If this were a natural disease and the motivations were to control it as quickly as possible, I’d expect early doctors to be painted as national heroes/propagandized positively very early, similarly to the portrayal of the people that built extra hospital spaces early on.
It’s possible there were different officials involved that changed motivations halfway through, but the lab leak hypothesis offers a more consistent explanation. It makes sense that they would have tried to control the virus quietly if it were a lab leak/wanted to keep it secret, and that they would engage in drastic measures to control it when that didn’t work.
Later discovering they really did have a problem and it was even worse than SARS going to a full lockdown at the main crossroads city right before Chinese New Year (the largest human migration event).
The motivation feels very normal/predicable for China. And also similar to their SARS response. So is SARS also an intentional self inflicted lab leak? And is MERS a secret belt and road initiative?
Seems weird there is a conspiracy about the third deadly coronavirus but not the first two... or the common cold for that matter? Where did that come from and was that a lab leak?

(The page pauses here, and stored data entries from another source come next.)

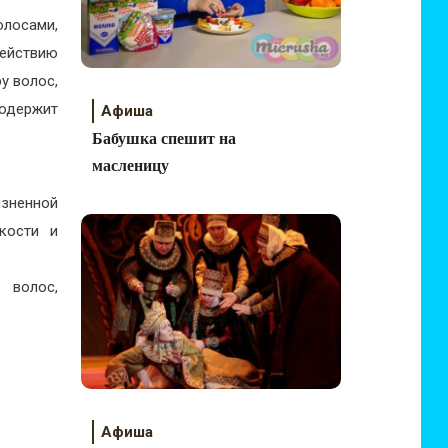
лосами,
действию
у волос,
одержит
Афиша
Бабушка спешит на
масленицу
зненной
мкости и
 волос,
Афиша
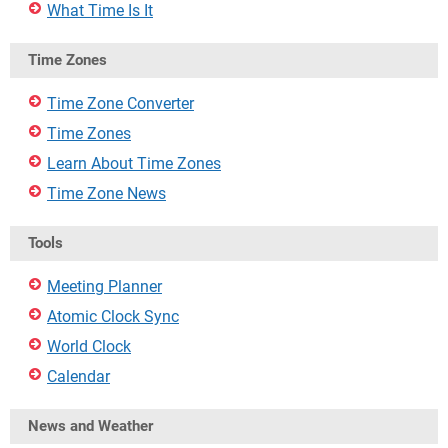
What Time Is It
Time Zones
Time Zone Converter
Time Zones
Learn About Time Zones
Time Zone News
Tools
Meeting Planner
Atomic Clock Sync
World Clock
Calendar
News and Weather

Whole thing smells of lazy arm chair enquiry with a touch of xenophobia
The main difference from SARS is we know there is a virology lab in Wuhan researching coronaviruses right across from the wet market considered the epicenter.
I don’t know enough about the reaction to SARS to know how similar it was, but my understanding was they were similarly draconian internally, and were trying to keep it relatively quiet, but I am not aware of any arrests of doctors early on in SARS outbreaks.
The plausibility of Covid escaping from a lab does not make all viruses plausibly escaped from labs. The reason it’s more plausible for covid are the initial reactions and the proximity of the epicenter to a virology lab studying covid.
I fail to see how it’s xenophobic to consider the lab leak plausible. If anything a natural spread relies on the assumption that the wet market was engaged in unhygienic practices and that someone foreign may have eaten an infected bat.